An exact copy of the lines from the start of the material below through the line containing "Komforteinstellungen oder zur Anzeige p" is the required answer, and it includes no pictures.

=== Begin Enclosure ===

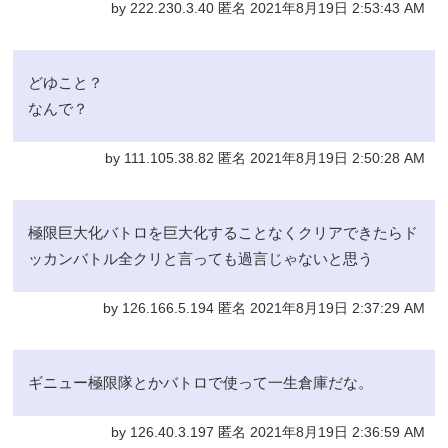
by 222.230.3.40 匿名 2021年8月19日 2:53:43 AM
どゆこと？
なんで？
by 111.105.38.82 匿名 2021年8月19日 2:50:28 AM
極限巨大化バトロを巨大化することなくクリアできたらド
ッカンバトル全クリと言っても過言じゃないと思う
by 126.166.5.194 匿名 2021年8月19日 2:37:29 AM
ギニュー極限隊とかバトロで使って一生倉庫だな。
by 126.40.3.197 匿名 2021年8月19日 2:36:59 AM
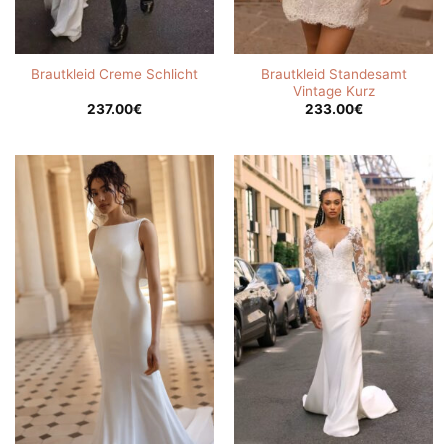
Brautkleid Standesamt
Brautkleid Creme Schlicht
Vintage Kurz
237.00
€
233.00
€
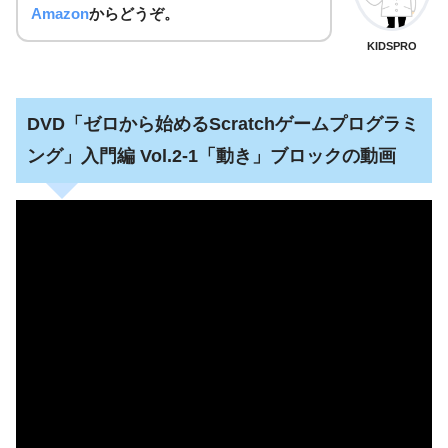
Amazon
からどうぞ。
KIDSPRO
DVD「ゼロから始めるScratchゲームプログラミ
ング」入門編 Vol.2-1「動き」ブロックの動画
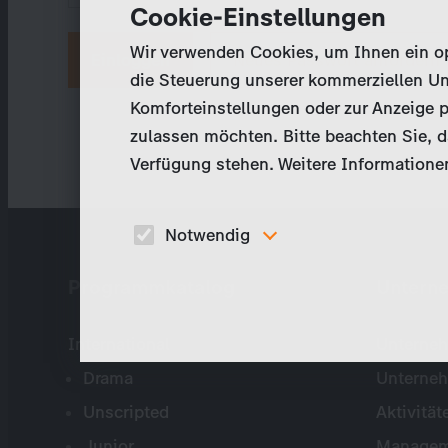
Cookie-Einstellungen
Wir verwenden Cookies, um Ihnen ein opt
Neues Passwort anfordern
die Steuerung unserer kommerziellen Un
Komforteinstellungen oder zur Anzeige p
zulassen möchten. Bitte beachten Sie, da
Verfügung stehen. Weitere Informationen
Notwendig
Diese Cookies sind für den Betrieb der Seite
Programmkatalog
Untern
unbedingt notwendig und ermöglichen beispielswe
sicherheitsrelevante Funktionalitäten.
International
Unterneh
Drama
Unterne
Unscripted
Aktivität
Junior
Managem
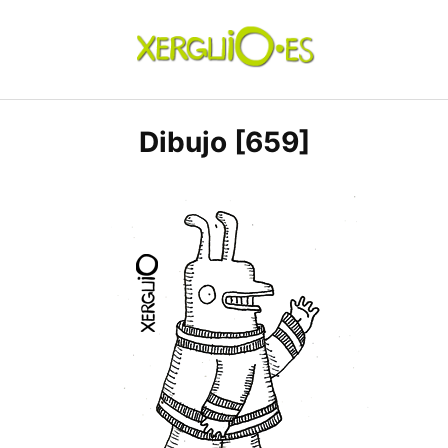
Skip
to
content
xerguio.ES | ilustración
Dibujo [659]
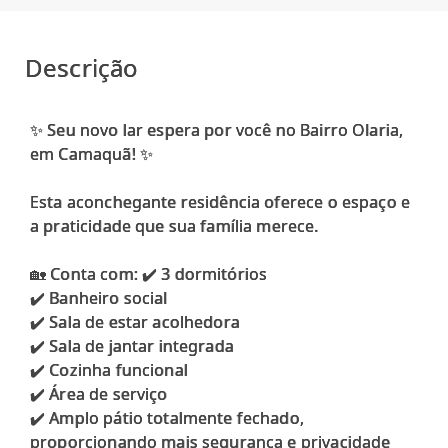
Descrição
✨ Seu novo lar espera por você no Bairro Olaria,
em Camaquã! ✨
Esta aconchegante residência oferece o espaço e
a praticidade que sua família merece.
🏡 Conta com: ✔️ 3 dormitórios
✔️ Banheiro social
✔️ Sala de estar acolhedora
✔️ Sala de jantar integrada
✔️ Cozinha funcional
✔️ Área de serviço
✔️ Amplo pátio totalmente fechado,
proporcionando mais segurança e privacidade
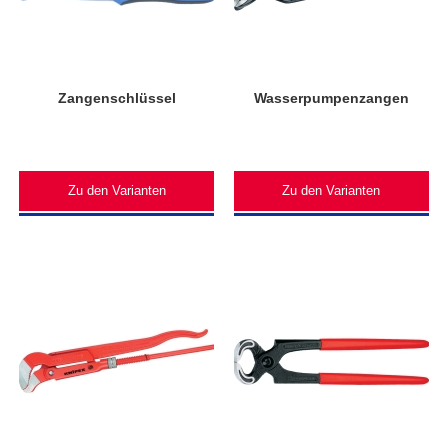
Zangenschlüssel
Wasserpumpenzangen
Zu den Varianten
Zu den Varianten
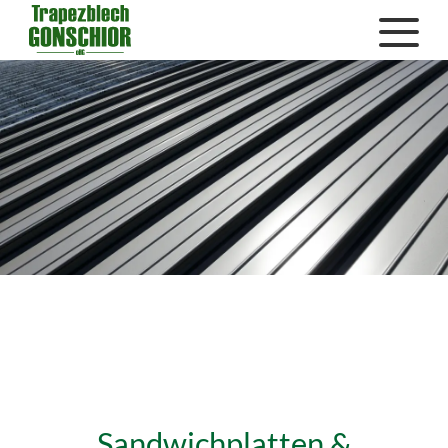
Sandwichplatten &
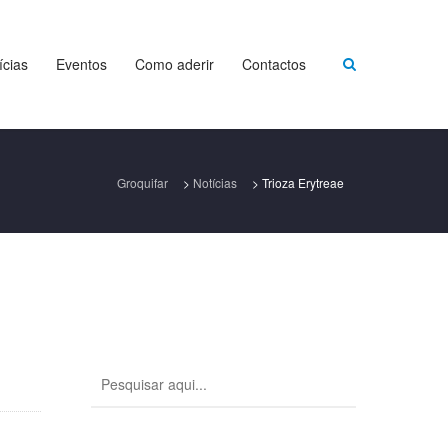
ícias
Eventos
Como aderir
Contactos
Groquifar
>
Notícias
>
Trioza Erytreae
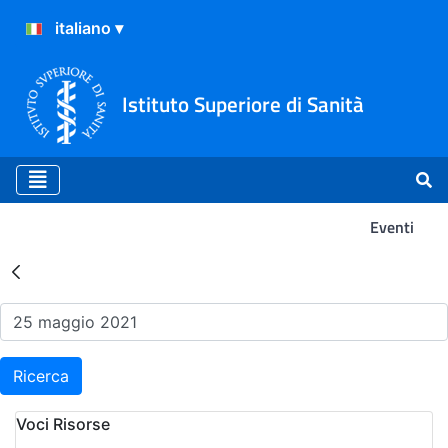
Istituto Superiore di Sanità
Eventi
Risultati della Ricerca - Ev
Ricerca
Voci Risorse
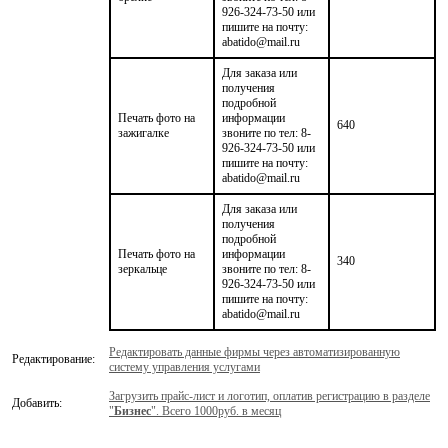
926-324-73-50 или
пишите на почту:
abatido@mail.ru
Для заказа или
получения
подробной
Печать фото на
информации
640
зажигалке
звоните по тел: 8-
926-324-73-50 или
пишите на почту:
abatido@mail.ru
Для заказа или
получения
подробной
Печать фото на
информации
340
зеркальце
звоните по тел: 8-
926-324-73-50 или
пишите на почту:
abatido@mail.ru
Редактировать данные фирмы через автоматизированную
Редактирование:
систему управления услугами
Загрузить прайс-лист и логотип, оплатив регистрацию в разделе
Добавить:
"
Бизнес
". Всего 1000руб. в месяц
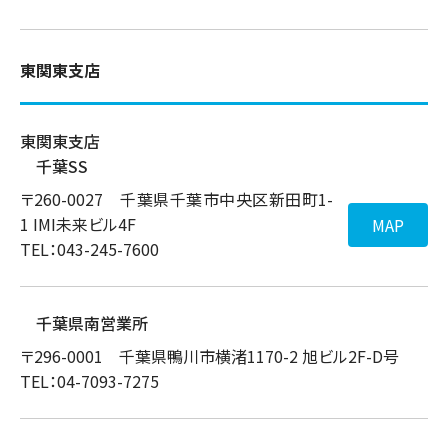
東関東支店
東関東支店
千葉SS
〒260-0027 千葉県千葉市中央区新田町1-
1 IMI未来ビル4F
MAP
TEL：043-245-7600
千葉県南営業所
〒296-0001 千葉県鴨川市横渚1170-2 旭ビル2F-D号
TEL：04-7093-7275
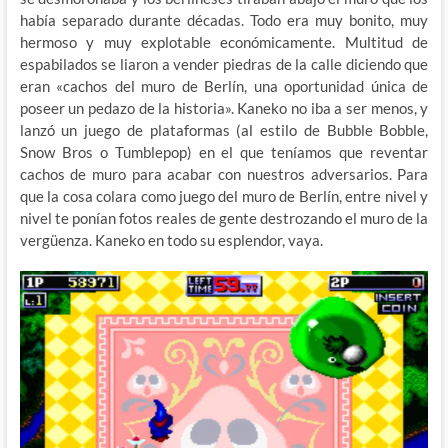
había separado durante décadas. Todo era muy bonito, muy
hermoso y muy explotable económicamente. Multitud de
espabilados se liaron a vender piedras de la calle diciendo que
eran «cachos del muro de Berlín, una oportunidad única de
poseer un pedazo de la historia». Kaneko no iba a ser menos, y
lanzó un juego de plataformas (al estilo de Bubble Bobble,
Snow Bros o Tumblepop) en el que teníamos que reventar
cachos de muro para acabar con nuestros adversarios. Para
que la cosa colara como juego del muro de Berlín, entre nivel y
nivel te ponían fotos reales de gente destrozando el muro de la
vergüenza. Kaneko en todo su esplendor, vaya.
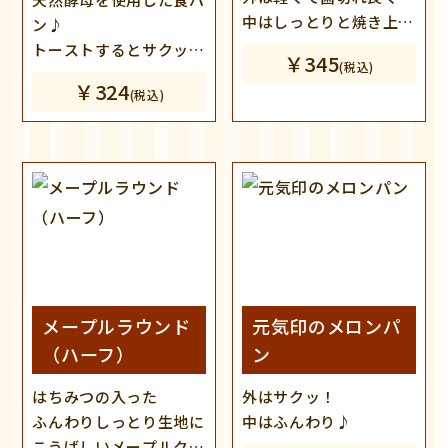
中はしっとりと焼き上げ
ン♪
ました♪
トーストするとサクッと
￥345
(税込)
※都合により土日祝日数
した食感で
￥324
(税込)
量限定販売となります。
また美味しい♪
メープルラウンド
元気印のメロンパ
（ハーフ）
ン
はちみつの入った
外はサクッ！
ふんわりしっとり生地に
中はふんわり♪
こうばしいメープルク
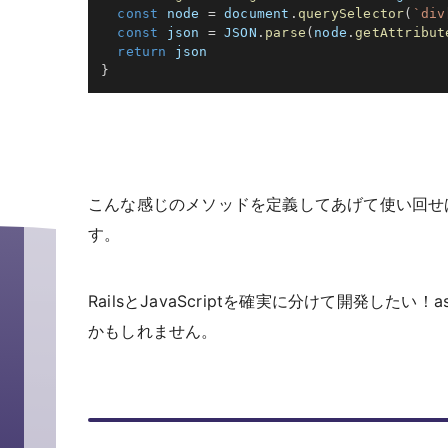
const
 node 
=
 document
.
querySelector
(
`
div
const
 json 
=
JSON
.
parse
(
node
.
getAttribut
return
}
こんな感じのメソッドを定義してあげて使い回せばja
す。
RailsとJavaScriptを確実に分けて開発したい
かもしれません。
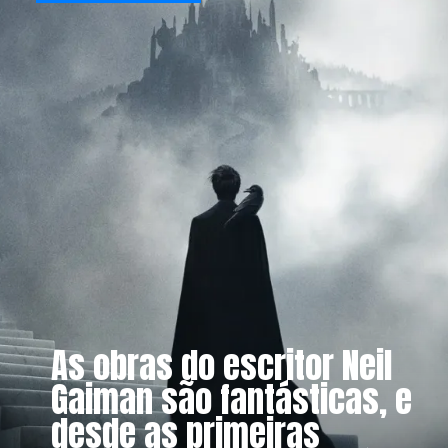
As obras do escritor Neil
Gaiman são fantásticas, e
desde as primeiras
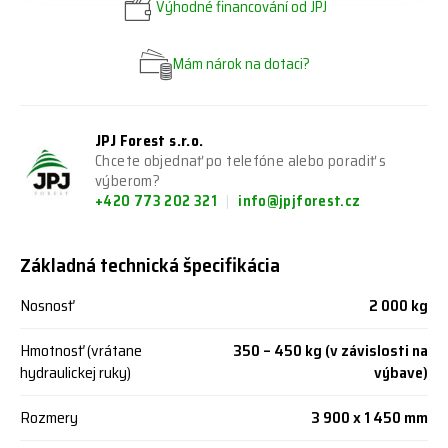
Výhodné financování od JPJ
Mám nárok na dotaci?
JPJ Forest s.r.o.
Chcete objednať po telefóne alebo poradiť s
výberom?
+420 773 202 321
info@jpjforest.cz
Základná technická špecifikácia
Nosnosť
2 000 kg
Hmotnosť (vrátane
350 – 450 kg (v závislosti na
hydraulickej ruky)
výbave)
Rozmery
3 900 x 1 450 mm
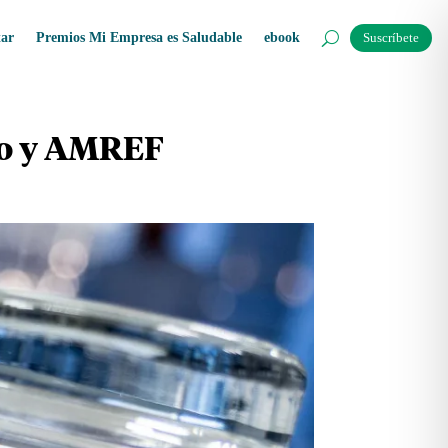
tar
Premios Mi Empresa es Saludable
ebook
Suscríbete
rio y AMREF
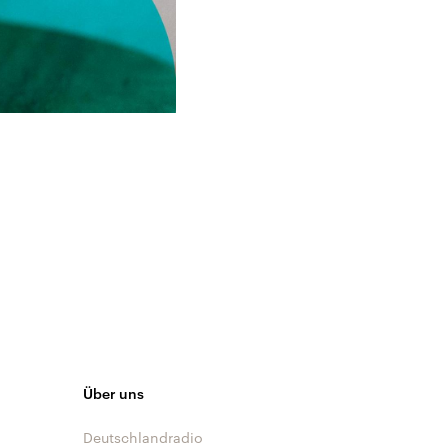
Über uns
Deutschlandradio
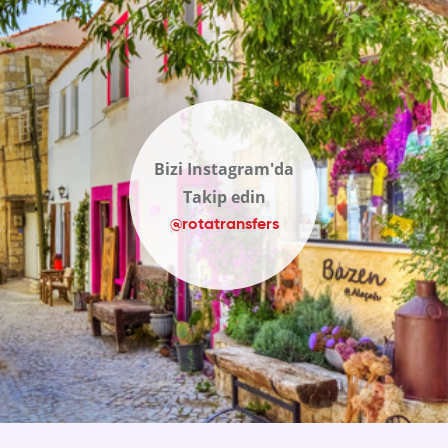
Bizi Instagram'da
Takip edin
@rotatransfers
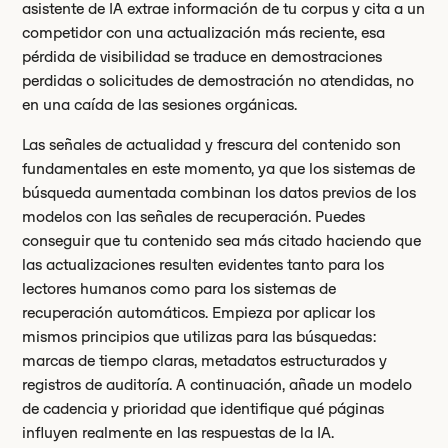
asistente de IA extrae información de tu corpus y cita a un
competidor con una actualización más reciente, esa
pérdida de visibilidad se traduce en demostraciones
perdidas o solicitudes de demostración no atendidas, no
en una caída de las sesiones orgánicas.
Las señales de actualidad y frescura del contenido son
fundamentales en este momento, ya que los sistemas de
búsqueda aumentada combinan los datos previos de los
modelos con las señales de recuperación. Puedes
conseguir que tu contenido sea más citado haciendo que
las actualizaciones resulten evidentes tanto para los
lectores humanos como para los sistemas de
recuperación automáticos. Empieza por aplicar los
mismos principios que utilizas para las búsquedas:
marcas de tiempo claras, metadatos estructurados y
registros de auditoría. A continuación, añade un modelo
de cadencia y prioridad que identifique qué páginas
influyen realmente en las respuestas de la IA.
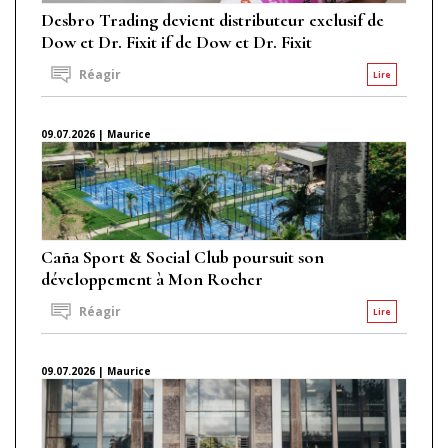
Desbro Trading devient distributeur exclusif de
Dow et Dr. Fixit if de Dow et Dr. Fixit
Réagir
Lire
09.07.2026 | Maurice
Caña Sport & Social Club poursuit son
développement à Mon Rocher
Réagir
Lire
09.07.2026 | Maurice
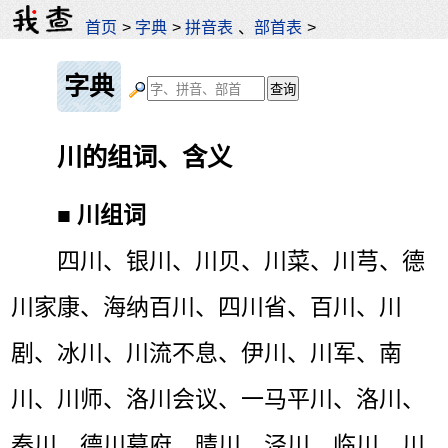
首页
>
字典
>
拼音表
、
部首表
>
字典
川的组词、含义
■
川组词
四川、银川、川贝、川菜、川芎、德
川家康、海纳百川、四川省、百川、川
剧、冰川、川流不息、伊川、川军、南
川、川师、洛川会议、一马平川、洛川、
秦川、德川幕府、晴川、泾川、临川、川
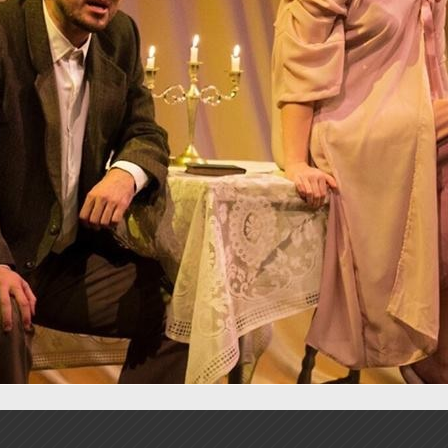
S
P
E
G
O
E
M
12
13
14
15
H
T
R
T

=== End Enclosure ===

YOUR SOLUTION
by 222.230.3.40 匿名 2021年8月19日 2:53:43 AM
どゆこと？
なんで？
by 111.105.38.82 匿名 2021年8月19日 2:50:28 AM
極限巨大化バトロを巨大化することなくクリアできたらド
ッカンバトル全クリと言っても過言じゃないと思う
by 126.166.5.194 匿名 2021年8月19日 2:37:29 AM
ギニュー極限隊とかバトロで使って一生倉庫だな。
by 126.40.3.197 匿名 2021年8月19日 2:36:59 AM
Brautkleid Standesamt
Brautkleid Creme Schlicht
Vintage Kurz
237.00
€
233.00
€
Amazon
からどうぞ。
KIDSPRO
DVD「ゼロから始めるScratchゲームプログラミ
ング」入門編 Vol.2-1「動き」ブロックの動画
Cookie-Einstellungen
Wir verwenden Cookies, um Ihnen ein opt
Neues Passwort anfordern
die Steuerung unserer kommerziellen Un
Komforteinstellungen oder zur Anzeige p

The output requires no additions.